The parties need adequate time to study the report and establish accountability measures, said Kelly, adding that U.S. envoy George Mitchell will be meeting with Israeli and Palestinian officials this week and next.
Jerusalem sources said that a marked improvement could be seen in Friday’s UN Human Rights Council session, in comparison to the initial vote to establish the Goldstone commission, which investigated Israel and Hamas’ conduct during the war, and subsequently compiled the damning report.
“However,” the ministry statement said, “Israel still feels that the UNHRC decision was one-sided.”
“Israel thanks the countries that supported our position, and those who, with their vote, voiced their opposition to the unjust decision which ignores the murderous Hamas attacks against Israeli citizens,” the statement said. “The decision ignores the fact that the Israel Defense Forces took unprecedented measures to avoid harming innocent civilians, and the fact that terror organizations used civilians as human shields in Gaza.”
Livni: UN body’s vote was political and cynical

Former foreign minister and opposition leader Tzipi Livni also issued a response to the vote, saying that “since the inception of the Human Rights Council, it has viewed Israel in a distorted fashion, just as the report itself does. Today’s vote was political and cynical. Israel will continue to do the right thing and to protect its citizens, and will continue the international battle against the report to ensure the legal protection of IDF officers, wherever they may be.”
Israeli Arab MK Ahmed Tibi welcomed the council’s decision and said that the adoption of the report’s findings was an important ethical and legal decision.

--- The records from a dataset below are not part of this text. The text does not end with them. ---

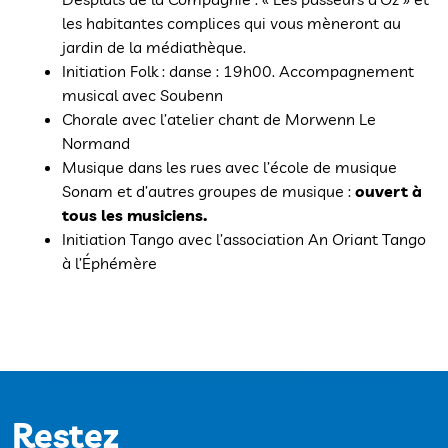
les habitantes complices qui vous mèneront au
jardin de la médiathèque.
Initiation Folk : danse : 19h00. Accompagnement
musical avec Soubenn
Chorale avec l’atelier chant de Morwenn Le
Normand
Musique dans les rues avec l’école de musique
Sonam et d’autres groupes de musique :
ouvert à
tous les musiciens.
Initiation Tango avec l’association An Oriant Tango
à l’Éphémère
Restez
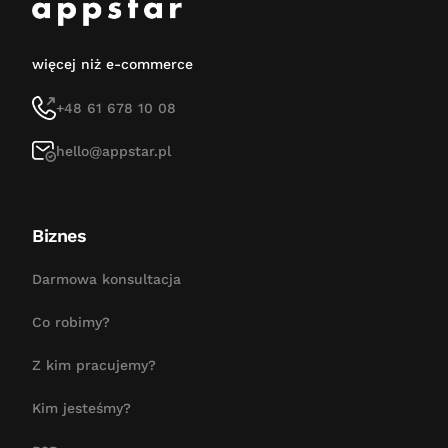
więcej niż e-commerce
+48 61 678 10 08
hello@appstar.pl
Biznes
Darmowa konsultacja
Co robimy?
Z kim pracujemy?
Kim jesteśmy?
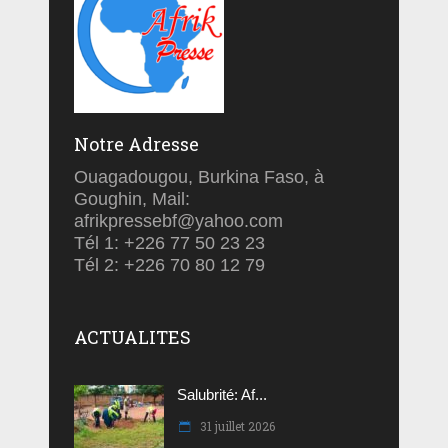
Notre Adresse
Ouagadougou, Burkina Faso, à
Goughin, Mail:
afrikpressebf@yahoo.com
Tél 1: +226 77 50 23 23
Tél 2: +226 70 80 12 79
ACTUALITES
Salubrité: Af...
31 juillet 2026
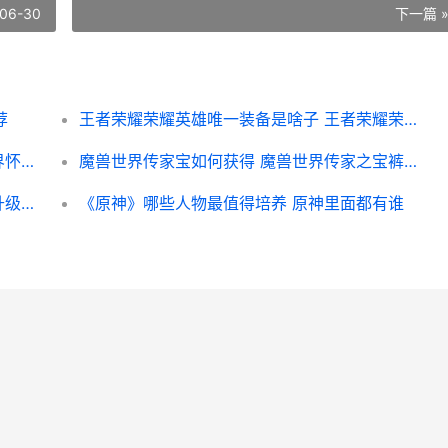
06-30
下一篇 
荐
王者荣耀荣耀英雄唯一装备是啥子 王者荣耀荣耀英雄称号有哪些_1
魔兽世界怀旧服冬泉火酒如何获取 魔兽世界怀旧服巫妖王之怒
魔兽世界传家宝如何获得 魔兽世界传家之宝裤子怎么买
原神赤王秘境升降机如何开 原神赤王秘境升级路线
《原神》哪些人物最值得培养 原神里面都有谁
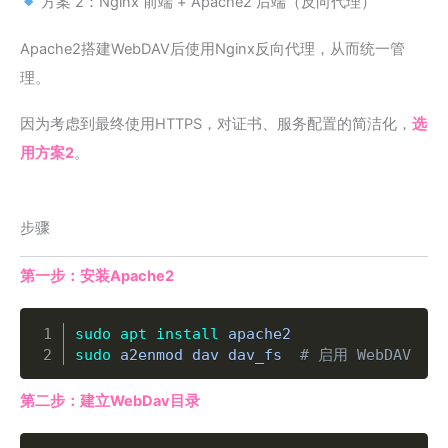
方案 2：Nginx 前端 + Apache2 后端（反向代理）
Apache2搭建WebDAV后使用Nginx反向代理，从而统一管
理。
因为考虑到最终使用HTTPS，对证书、服务配置的简洁化，
选
用方案2
。
步骤
第一步：安装Apache2
Copy
sudo
apt
install
sudo
 a2enmod dav dav_fs  
# 启用 WebDAV 模
第二步：建立WebDav目录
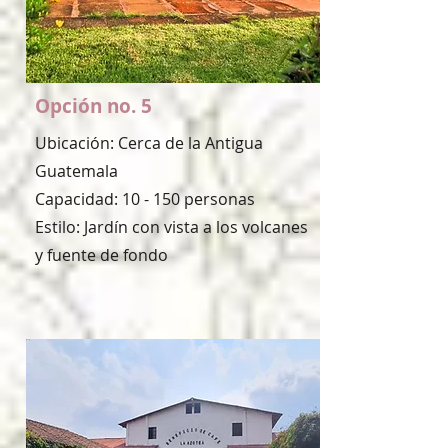
Opción no. 5
Ubicación: Cerca de la Antigua
Guatemala
Capacidad: 10 - 150 personas
Estilo: Jardín con vista a los volcanes
y fuente de fondo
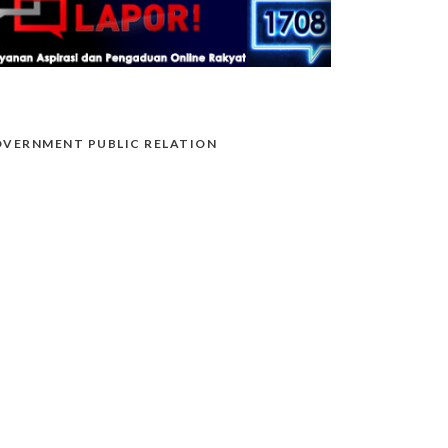
VERNMENT PUBLIC RELATION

“It is wrong to leave an entire population without the protection of the UN and the international community, who have now regained their honor,” Tibi said.
Shas Chairman Eli Yishai condemned the UN council’s decision calling it an anti-Israel decision based on an anti-Israel report.
Meanwhile, Friday, Hamas welcomed the UN vote, saying that the organization hoped it would lead to “the beginning of the prosecution of the leaders of the occupation.”
“The Palestinian government welcomes the endorsement on the Goldstone report and thanks the friendly countries which voted in favor of the report,” Hamas spokesman Taher al-Nono said.
Nabil Abu Rudeinah, a spokesman for Palestinian President Mahmoud Abbas, added that what was needed was a follow-up on implementation of the recommandations in the report, “to protect the Palestinian people from Israeli aggression.”
“The most important thing now is to continue with steps to make sure that the Zionist criminals are brought to trial,” said another Hamas spokesman, Sami Abu Zuhri.
Following the vote, British Prime Minister Gordon Brown and French President Nicolas Sarkozy wrote a joint letter to Prime Minister Benjamin Netanyahu, the Press Association reported.
The letter acknowledged the sensitivity of the Goldstone report in Israel and encouraged Israel to handle it in a way that supports progress in the Middle East.
Israel’s right to defend itself was stressed in the letter, which included an invitation to Netanyahu to visit Europe for talks.
Brown and Sarkozy laid out steps to move the peace process forward, including an independent and transparent investigation into accusations made against Israel in relation to alleged war crimes in Gaza; improved humanitarian access to Gaza; and a complete freeze on Israeli settlements in the West Bank.